LITERASI, RUANG PUBLIK, ANAK MUDA DAN KAMU YANG SEBETULNYA TIDAK MALAS MEMBACA


MAHFUDISME Kita terlalu sering berbicara dengan menggunakan data sekaligus fakta, atau mungkin kita terlalu sering mendengar orang mengatakan, bicara itu harus sesuai fakta. Atau ada yang bertanya, “faktanya apa?”

Oke, sekarang mari kita ubah arah mata kita ke arah lain (saya mengatakan demikian, bukan untuk membuat kita tampak berbeda dengan kebanyakan orang, sebab semakin kita berusaha untuk berbeda, maka kita sebenarnya akan tampak semakin sama).

Kita jarang keluar dari realitas hidup, sebab pada dasarnya kita sudah begitu akrab dengan segala sesuatu yang ada disekeliling kita, namun karena saking akrabnya, kita tidak lagi tersentuh.

Misalnya begini, melalui hp kita bisa membaca jutaan kata setiap harinya. Diantara kata-kata yang kita baca, kita sering membaca tulisan seruan untuk membaca buku—atau rekomendasi bahan bacaan yang bagus.

Negara yang kita huni sekarang ini, sudah dapat dipastikan separuh dari penduduknya membaca buku dengan benar dan tidak (mungkin) membaca  dengan buku terbalik. Pernyataan semacam itu dapat kita lihat dari permintaan terhadap hp dan pakaian model baru yang semakin melangit, foto-foto bahagia di mall-mall dibagikan di Instagram beserta caption yang seolah-olah mengandung faedah dalam hidupnya, kita membacanya setiap hamper hari bukan? Pertanyaannya, apakah akan terus seperti itu sampai hari kelahiran tikar purun dirayakan?

Jangan berhenti sampai disitu, masih ada perihal lain yang harus kamu baca terkait judul di atas. Ya, meskipun terasa membosankan dengan struktur tulisan yang disusun dengan rusuh dan susunan kalian yang ugal-ugalan ini. Setidaknya kamu sudah membaca lebih 240 kata. Untuk itu, mari lanjut kepragraf berikutnya.

Sebagai manusia yang masih berusia muda, sebelum bicara soal kawin-mawin yang menjadi konsumsi sehari-hari dede-dede semester 3-5 yang unyu-unyu itu, sebelum kita bicara soal curhatan pak SBY, atau nama yang cocok buat cucu kedua Pak Jokowi dan omelan Amang Rocky Gerung di ILC—rasanya ada yang tidak kalah kompleks dan relevan dari itu.

 Saya suka jalan-jalan, mungkin juga kamu (dan juga barangkali editor tulisan ini). Saya sering jalan-jalan ke pusat keramaian kota—taman kota, misalnya. Biasanya ditaman kota ada semacam identitas kelompok, atau jika saya katakan; taman kota adalah identitas sebuah rezim yang sengaja dibangun dan kita menyebutnya sebagai ruang publik.

Nah, dari ruang publik itu kita bisa melihat atau mempelajari psikologi setiap orang.

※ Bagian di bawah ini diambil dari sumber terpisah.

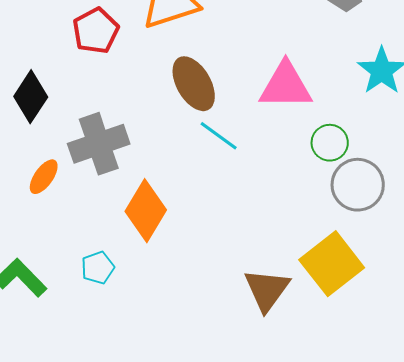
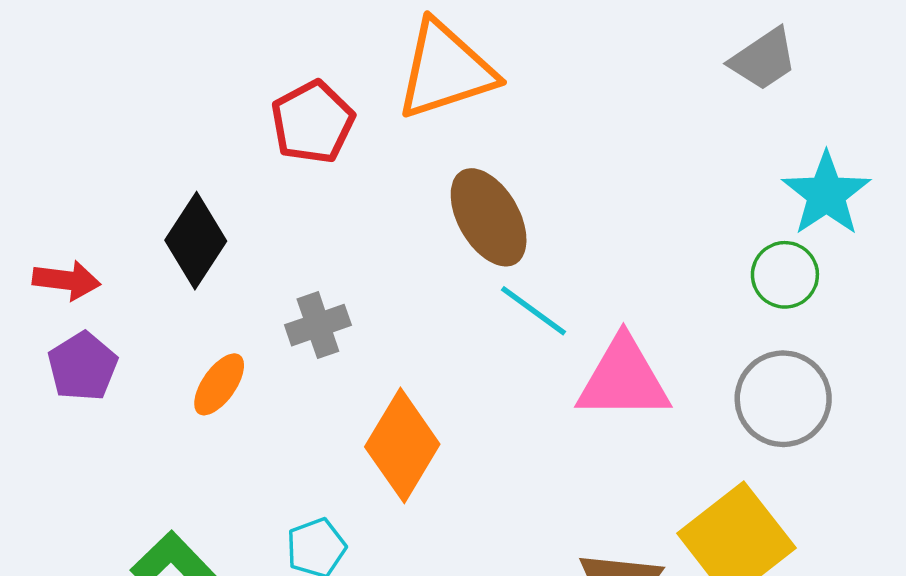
pink triangle: (286, 86) -> (623, 379), moved
green circle: (330, 143) -> (785, 275), moved
gray cross: (99, 144) -> (318, 325), size x0.6

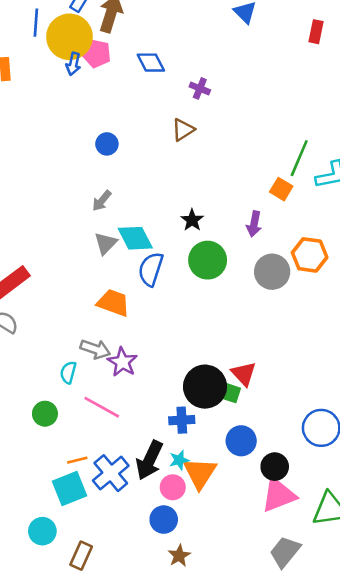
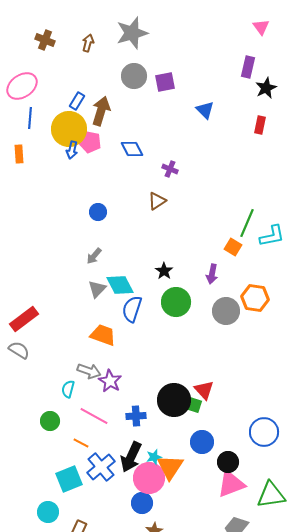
blue line: (36, 23) -> (30, 118), moved
blue cross: (182, 420) -> (136, 416), moved
orange line: (77, 460) -> (81, 443), moved, turned 42
pink circle: (173, 487) -> (149, 478), size x1.6

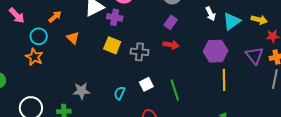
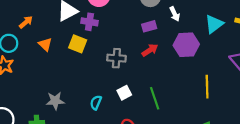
white arrow: (211, 14) -> (175, 14), moved
purple rectangle: (171, 22) -> (149, 26), turned 40
yellow square: (112, 45) -> (78, 44), moved
red arrow: (171, 45) -> (150, 50), turned -42
purple hexagon: (216, 51) -> (186, 45), moved

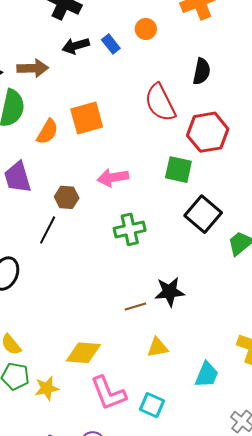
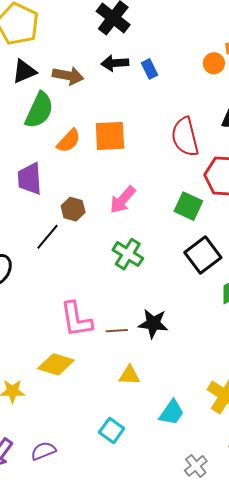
orange circle: (146, 29) -> (214, 63), moved
pink arrow: (113, 177) -> (123, 200), turned -52
green cross: (130, 229) -> (128, 254), turned 32
pink L-shape: (108, 393) -> (76, 319), moved

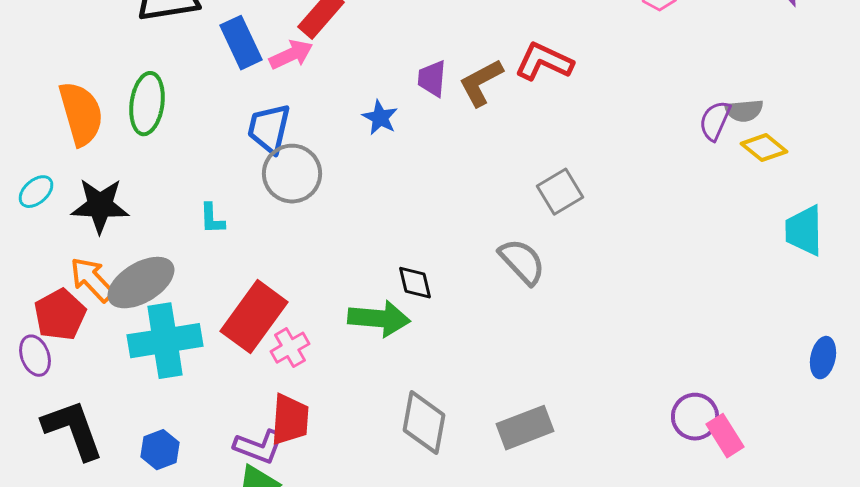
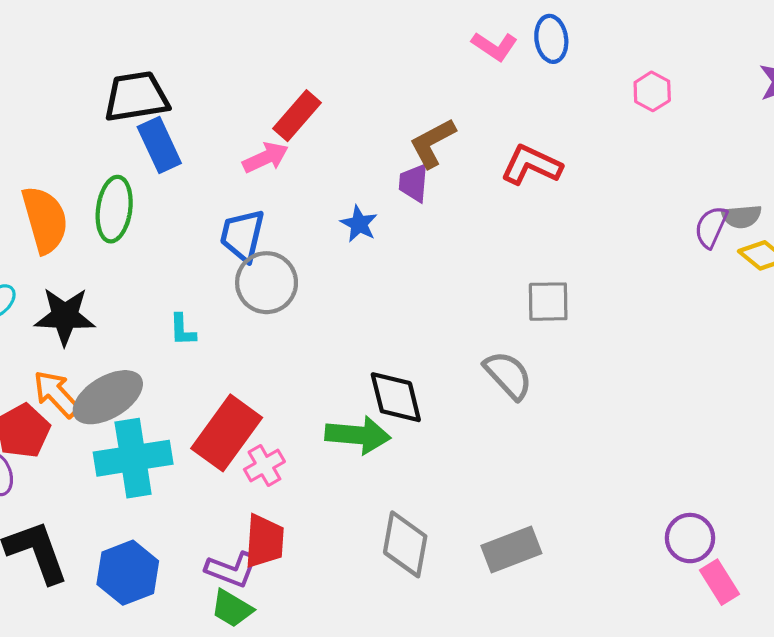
blue rectangle: (241, 43) -> (159, 145), moved
brown L-shape: (481, 83) -> (433, 143), moved
gray square: (560, 192) -> (548, 302), turned 30
black diamond: (415, 283) -> (396, 397), size x1.5
pink rectangle: (725, 436) -> (719, 582), moved
blue hexagon: (160, 450) -> (128, 573), size x1.5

Di taman maskot Bekantan, misalnya. Kita bisa melihat ada kecemasan, kegelisahan numpuk disitu, kekacauan pikiran ada disitu, fanatisme ada disitu—setiap orang seakan ingin menampakkan kehendak untuk bahagia. Lalu pertanyaan sederhananya adalah, sebetulnya fungsi sebuah ruang public untuk apa?

Kita telah lama menenggelamkan pikiran. Saya merasa kita telah sengaja menutup percakapan di ruang publik, secara sadar atau tidak, kita berusaha menghindari kritik sehingga kritik yang tajam dan dalam, turut serta terbenam di dasar keinginan dan keengganan. 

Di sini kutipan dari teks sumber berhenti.